A falência de Joaquim Pedro Quintela pouco antes de morrer constituiu uma tragédia pessoal e familiar que se traduziu inevitavelmente na dispersão do seu património. A 1 de Maio de 1957, quase 100 anos depois de ter sido vendido pela primeira vez, o Palácio do Farrobo foi doado por Artur de Menezes Correia de Sá à Cáritas – União da Caridade Portuguesa; a 16 de Junho de 1993 a Cáritas doou, por sua vez, o imóvel à Santa Casa da Misericórdia de Vila Franca de Xira; nas escrituras das duas doações existe uma "cláusula modal" que comete à Santa Casa a "responsabilidade de dar-lhe os fins consignados, primitivamente de ali instalar e manter (…) um recolhimento para crianças pobres e outras actividades beneficentes ou de assistência sob as suas diversas formas". E num parecer jurídico preparatório da segunda doação lê-se que "qualquer alienação a título gratuito ou oneroso não será possível, sob pena de os herdeiros virem a reclamar o direito de reversão", por incumprimento da vontade do primeiro doador. Estas informações constam de um ofício assinado por Carlos Alberto Caetano Dias, provedor da Santa Casa, com data de 15 de Maio de 2013, e emitido em resposta a uma proposta elaborada por mim e que eu apresentei, com o arquitecto David Carvalho, àquela instituição, relativa ao Palácio do Farrobo...
... E cuja premissa principal era, é, a sua reconstrução – o mais possível segundo a sua forma, o seu desenho, original – e reconversão enquanto hotel de luxo, especificamente, enquanto (mais uma) Pousada de Portugal, e, mais concretamente, com um posicionamento – comercial e cultural – definido e decisivo para a sua promoção, valorização e rentabilização: o de "hotel do Romantismo" por excelência e de "hotel das Linhas de Torres". Construído quando ainda se sentiam os "ecos" da Guerra Peninsular e a Guerra Civil havia chegado ao fim, o Palácio do Farrobo foi "testemunha" privilegiada de um dos períodos mais conturbados, mas mais apaixonantes, da história portuguesa, que englobou ainda a revolta da Maria da Fonte e a Regeneração.
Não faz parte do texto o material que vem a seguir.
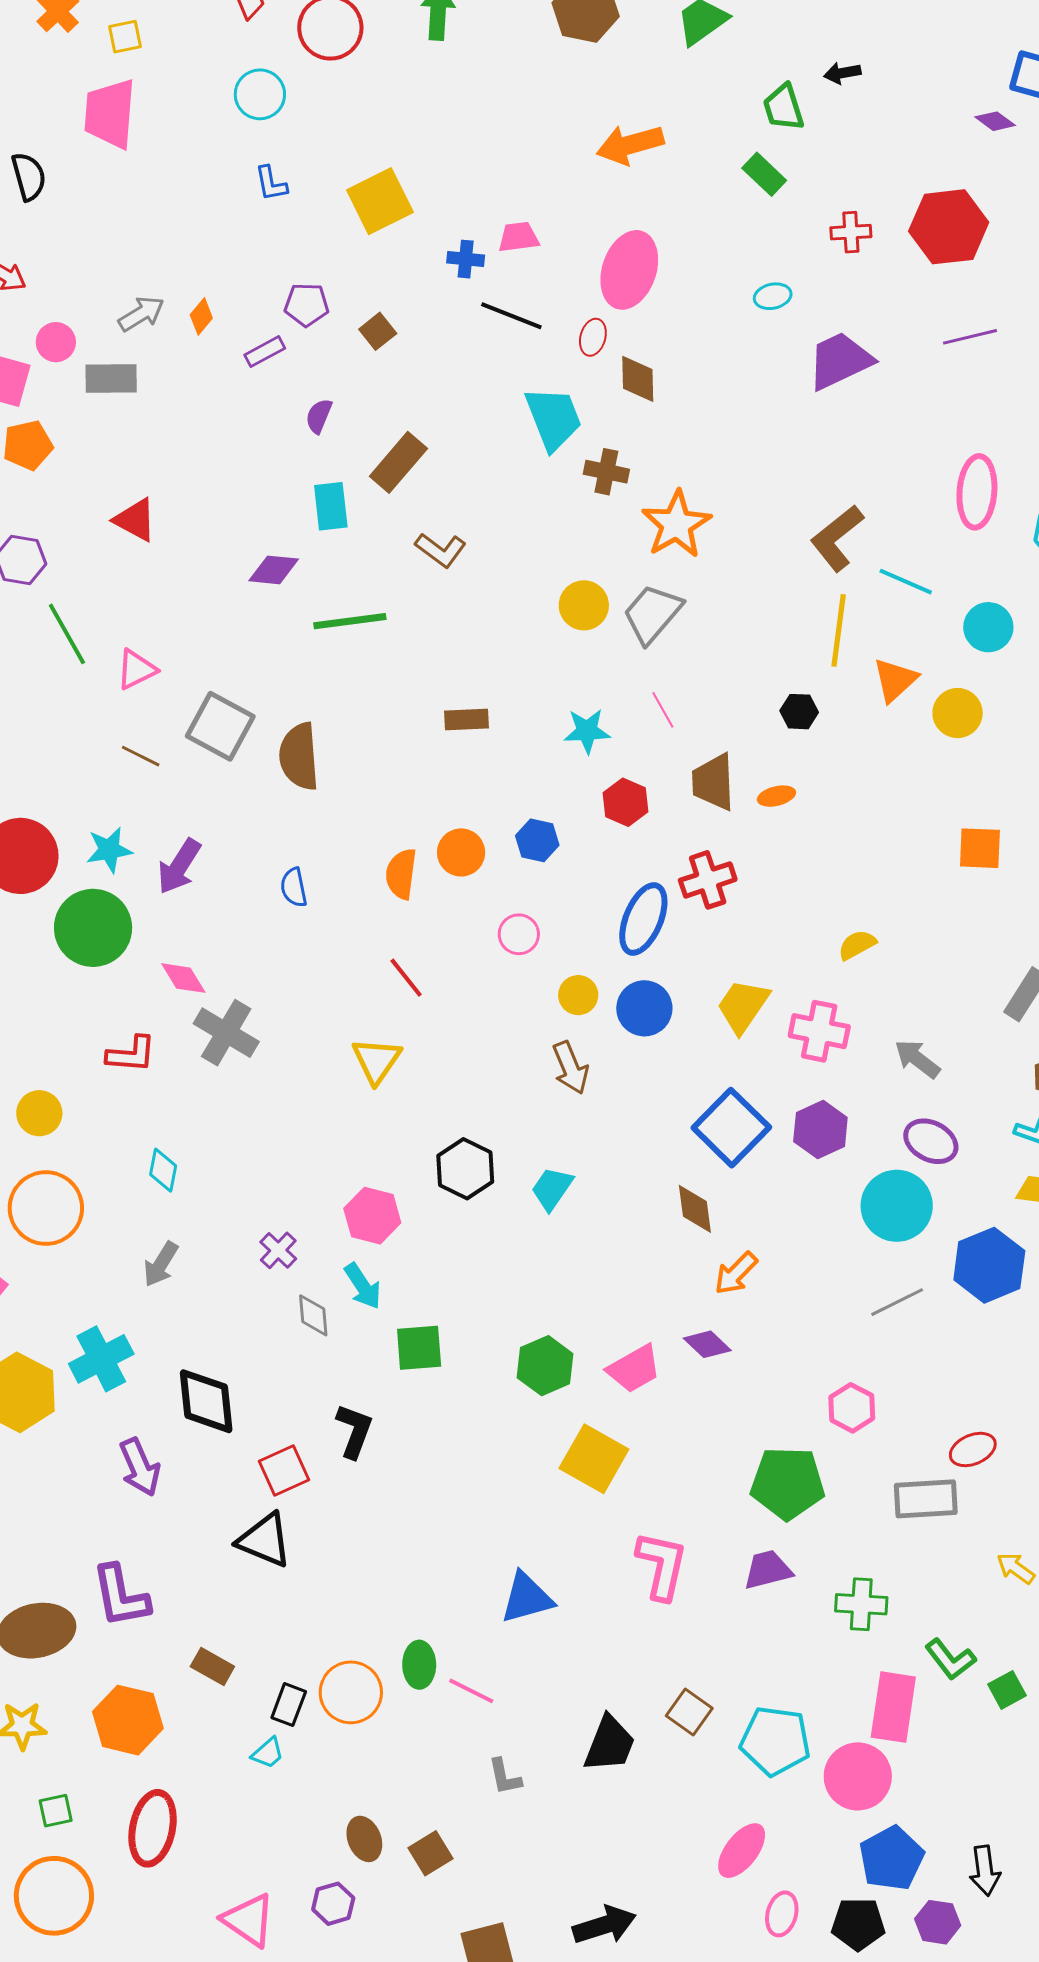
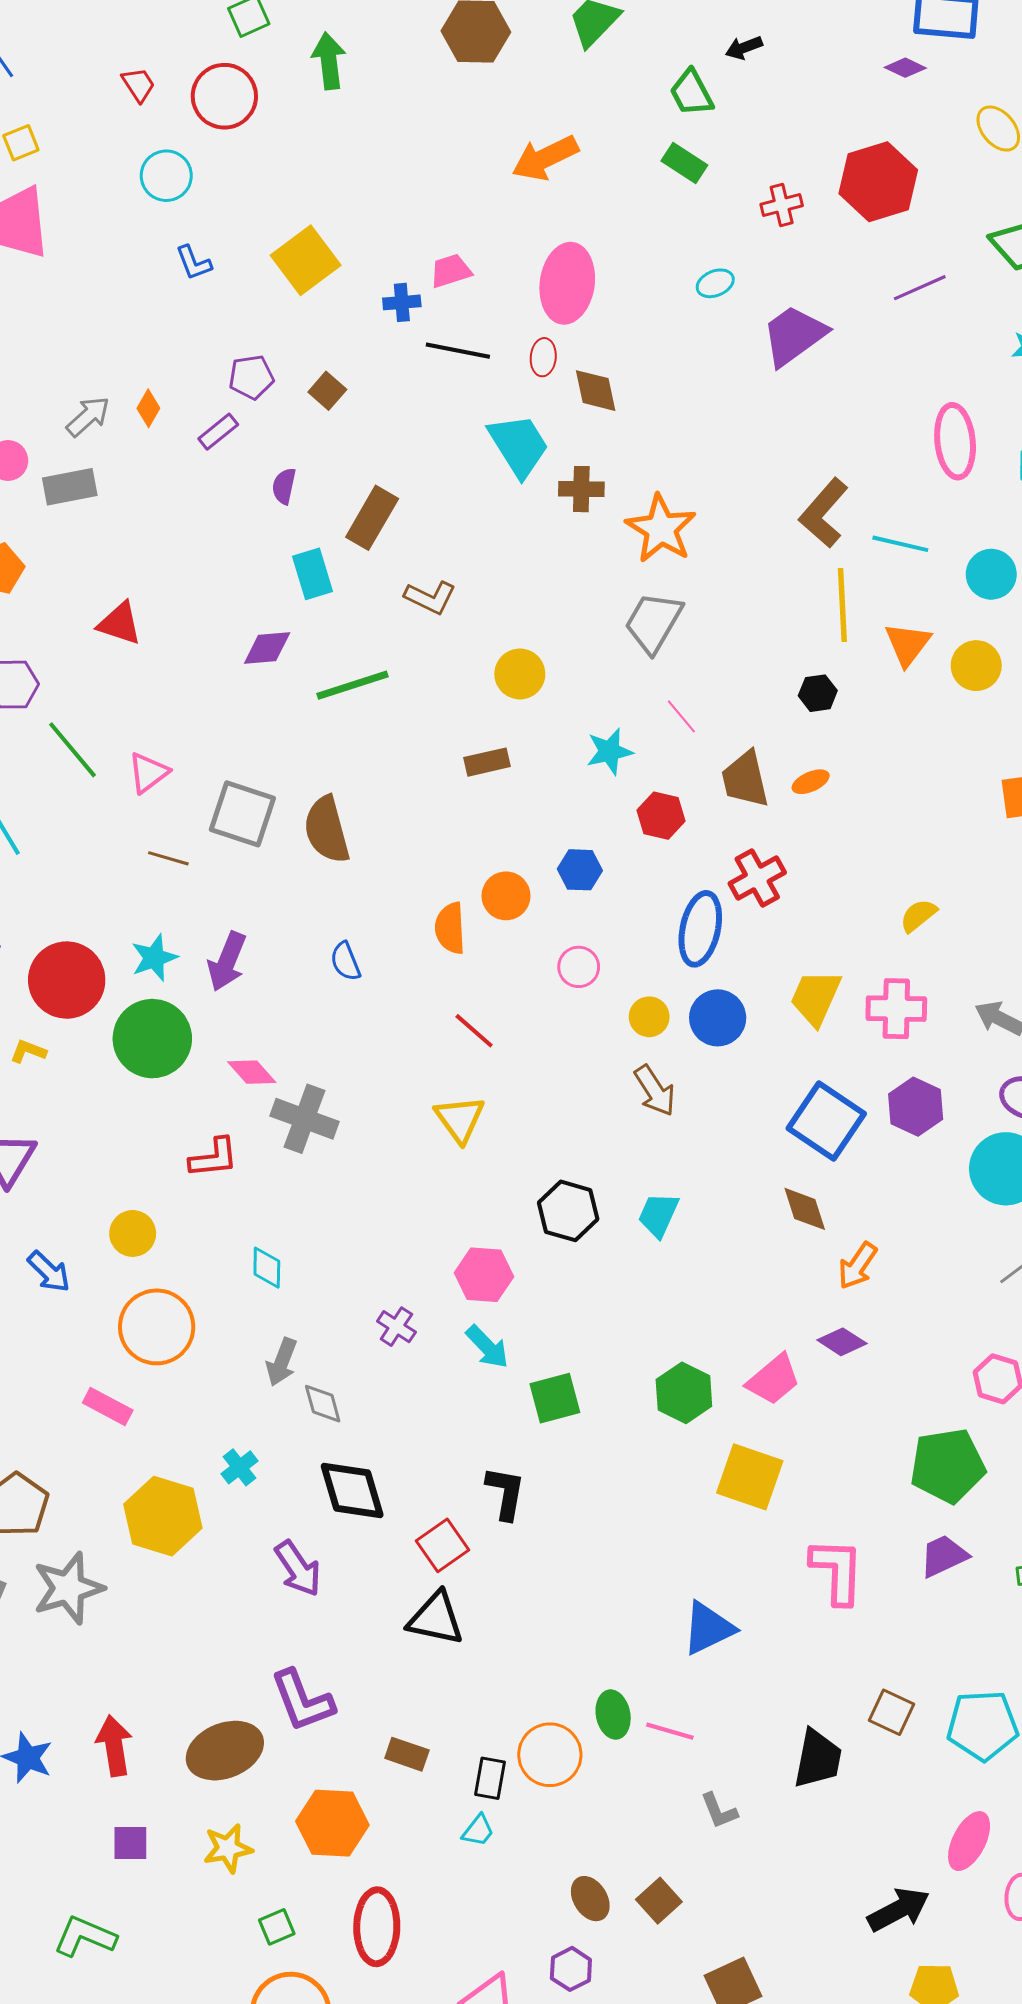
yellow circle: (584, 605) -> (520, 674), moved
gray diamond: (313, 1315) -> (323, 1404), moved
cyan cross: (101, 1359) -> (239, 1467), size x0.6
black arrow: (604, 1925) -> (899, 1910), moved

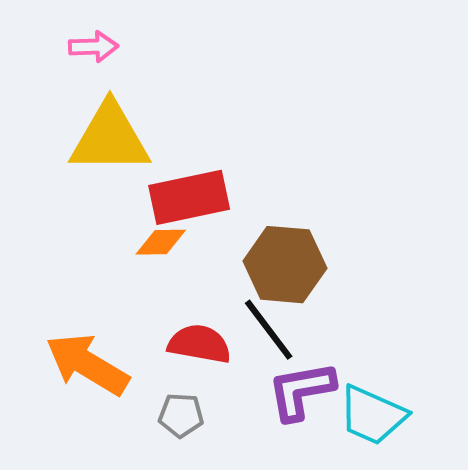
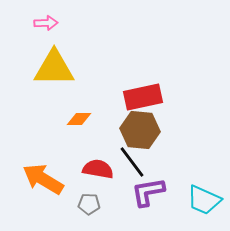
red rectangle: (189, 197) -> (143, 97), moved
cyan trapezoid: (372, 415) -> (204, 200), moved

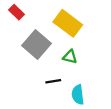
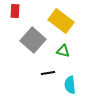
red rectangle: (16, 12) -> (15, 11), turned 48

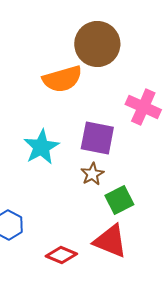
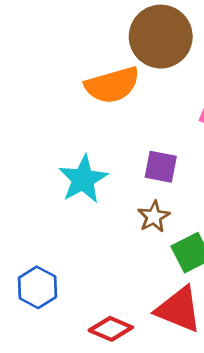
purple square: (97, 138) -> (161, 167), size x0.7

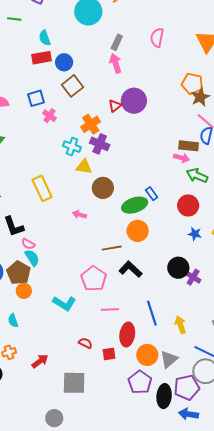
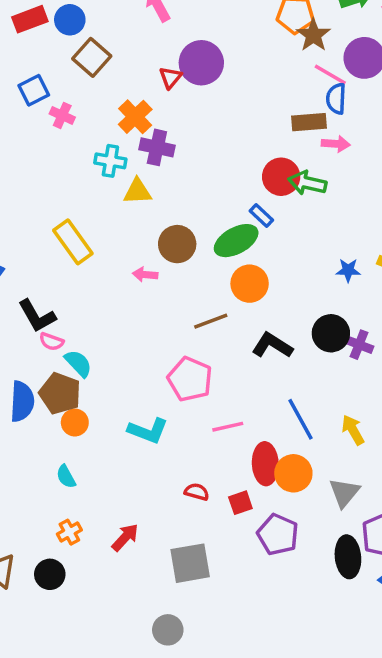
pink arrow: (182, 158) -> (336, 144), moved
green arrow: (197, 175) -> (307, 183), moved
brown circle: (103, 188) -> (177, 244), moved
red circle: (188, 205) -> (281, 177), moved
pink semicircle: (28, 244) -> (52, 342), moved
black L-shape: (130, 269) -> (272, 345), moved
orange circle: (147, 355) -> (293, 473), moved
purple pentagon: (140, 382) -> (278, 535), moved

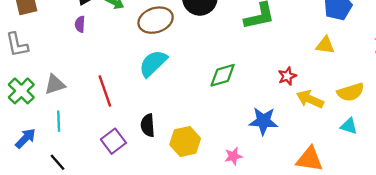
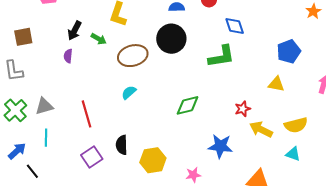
cyan semicircle: (153, 63) -> (129, 92), size x0.6
black line: (58, 162) -> (32, 171), moved

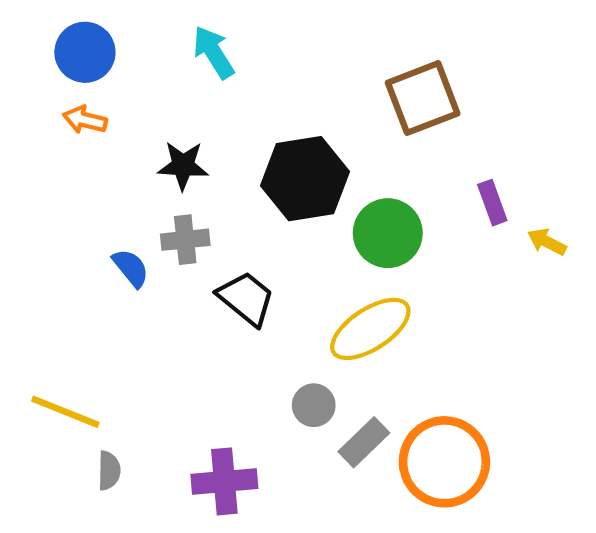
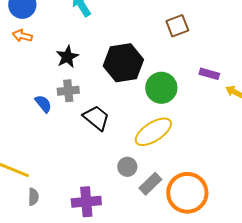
brown square: (423, 98) -> (177, 26), size x0.7
black star: (183, 166) -> (67, 57), turned -30
purple rectangle: (492, 203) -> (209, 74), turned -54

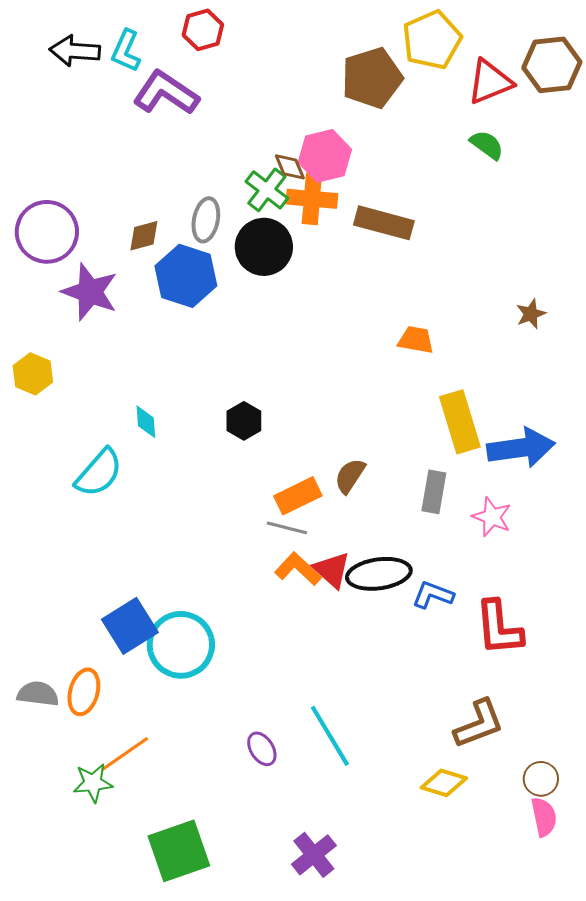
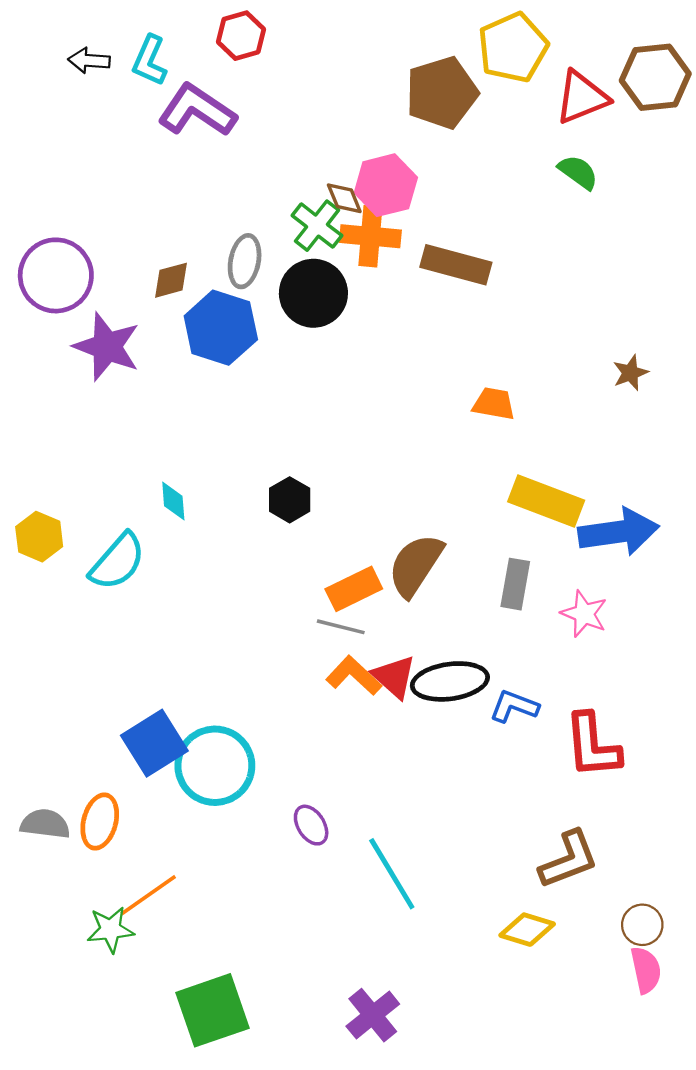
black arrow: (75, 51) -> (89, 61), size x0.7
yellow hexagon: (33, 374) -> (39, 537), moved
yellow rectangle: (460, 422) -> (546, 501), turned -52
brown semicircle: (350, 476) -> (416, 565), size x1.5
purple ellipse: (262, 749) -> (311, 825), moved

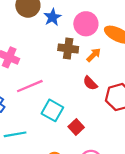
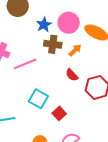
blue star: (52, 17) -> (44, 25), moved
pink line: (30, 86) -> (25, 64), moved

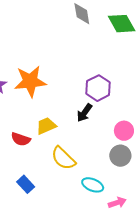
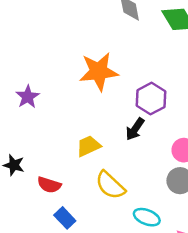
orange star: (30, 81) -> (99, 71), moved
red semicircle: (21, 139) -> (49, 185), moved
E, estando situado na região em que se construiu o sistema de defesa de Lisboa concebido e dirigido por Arthur Wellesley, duque de Wellington, e a curtas distâncias de todos os seus pontos fundamentais, poderia e deveria ser publicitado preferencialmente (mas não só) para o mercado anglófono, para clientes, turistas, dos países de língua inglesa, desejosos de visitar e de conhecer os locais onde o grande comandante militar esteve e, de certa forma, se preparou para derrotar Napoleão em Waterloo – triunfo cujos 200 anos se celebrarão em 2015. Excursões de autocarro poderiam partir do palácio e percorrer as Linhas de Torres, e espectáculos de reconstituição das batalhas contra os franceses poderiam ser organizados para os turistas.
Acolher e ajudar crianças e/ou idosos é sempre louvável, mas essa não é a verdadeira vocação do Palácio do Farrobo. Além de que (felizmente nesse aspecto) já não estamos nos anos 50, 70 ou 90 e, à volta da lezíria do Tejo, não há carência de instituições cujas missões e actividades são orientadas para aqueles segmentos da população – uma delas, precisamente, é a Santa Casa da Misericórdia de Vila Franca de Xira, casa venerável que faz há séculos um meritório e notável trabalho de beneficência. Entretanto, continua por resgatar um dos mais desconhecidos e deslumbrantes monumentos portugueses.